Они скользили по некрепкому льду, покрывшему берег залива, летали вместе с чайками на фоне посеревшего неба, сидели на чёрных мокрых камнях, появлялись то вблизи меня, то далеко, почти растворяясь между домами и зимним лесом. Целый вальс из неизвестных мне духов: они кружились, парили, сопротивлялись ветру, появлялись передо мной с открытым, будто в крике, ртом и вновь исчезали, чтобы появиться где-то в новом месте. Так красиво, но так странно… разве нормальный человек мог видеть призраков? Но меня это не волновало.
Какая разница, в какой момент сходить с ума?
Вновь этот голос. Такой знакомый, такой едкий, сильный, с растянутыми гласными, словно подвыпивший. И самое главное – вокруг никого. Я одна на берегу. Для проверки я даже огляделась – никого рядом. Если не считать странных силуэтов…
А давай позовём их?
– Эй! – с полным равнодушием крикнула я, совершенно ничему не удивляясь и уж тем более своему поступку. Я понимала, что это ненормально, но мне было плевать. – Эй, вы! Кто вы? Зачем вы здесь? Что делаете?
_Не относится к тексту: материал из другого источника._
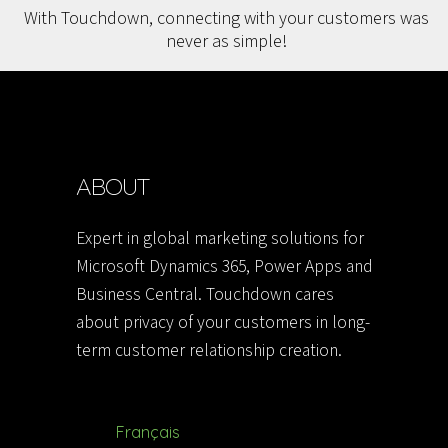
With Touchdown, connecting with your customers was
never as simple!
ABOUT
Expert in global marketing solutions for
Microsoft Dynamics 365, Power Apps and
Business Central. Touchdown cares
about privacy of your customers in long-
term customer relationship creation.
Français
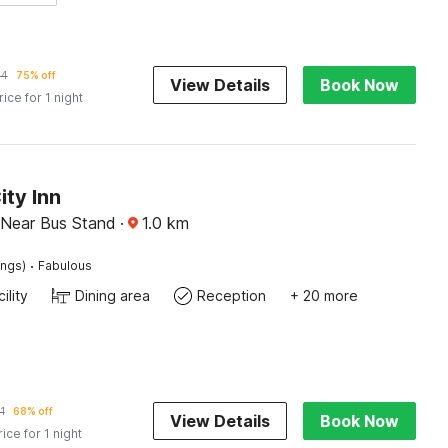
64
75% off
View Details
Book Now
rice for 1 night
ity Inn
, Near Bus Stand
·
1.0
km
·
ings)
Fabulous
ility
Dining area
Reception
+ 20 more
1
68% off
View Details
Book Now
rice for 1 night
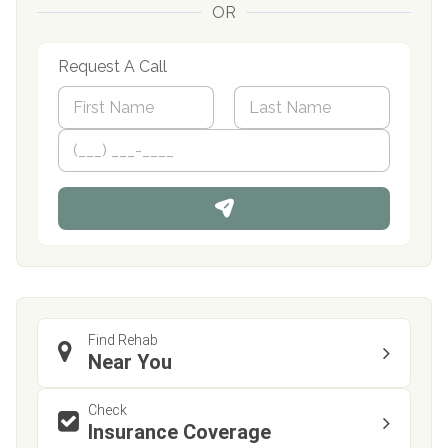
OR
Request A Call
N
a
m
First
P
Last
e
h
*
o
n
e
Find Rehab
Near You
Check
Insurance Coverage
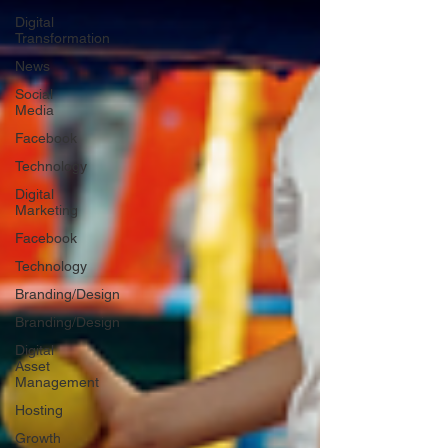
Digital
Transformation
News
Social
Media
Facebook
Technology
Digital
Marketing
Facebook
Technology
Branding/Design
Branding/Design
Digital
Asset
Management
Hosting
Growth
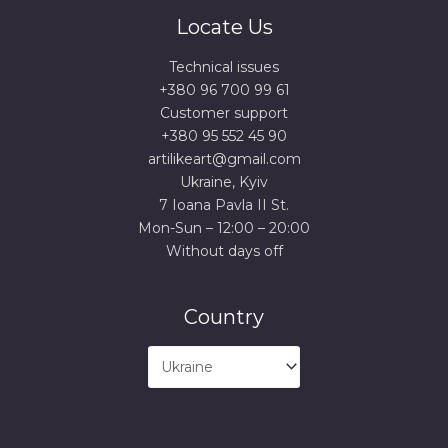
Locate Us
Technical issues
+380 96 700 99 61
Сustomer support
+380 95 552 45 90
artilikeart@gmail.com
Ukraine, Kyiv
7 Ioana Pavla II St.
Mon-Sun – 12:00 – 20:00
Without days off
Country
Мне не хотелось узнавать ответы на свои вопросы. Я задала их просто так. И, видимо, призраки это поняли, раз решили мне не отвечать. Да и какая разница? Они всё равно не существовали. Просто обман зрения или я сошла с ума…
Второй вариант мне нравится больше. Давай выйдем на лёд? Проверим его прочность, вдруг пригодится.
Тело само двинулось, а я не стала сопротивляться. Сколько зима ни длилась, сколько снега ни навалило, каких холодов бы ни было, а лёд был всё равно непрочный, и я в этом лично убедилась, когда вышла на него.
Треск. Треск. Треск.
Лёд – как душа. Трещал, желая выпустить на волю всю свою бурю, скрипел, мечтая стать молодым, недовольно ворчал под моими шагами. А мне абсолютно всё равно.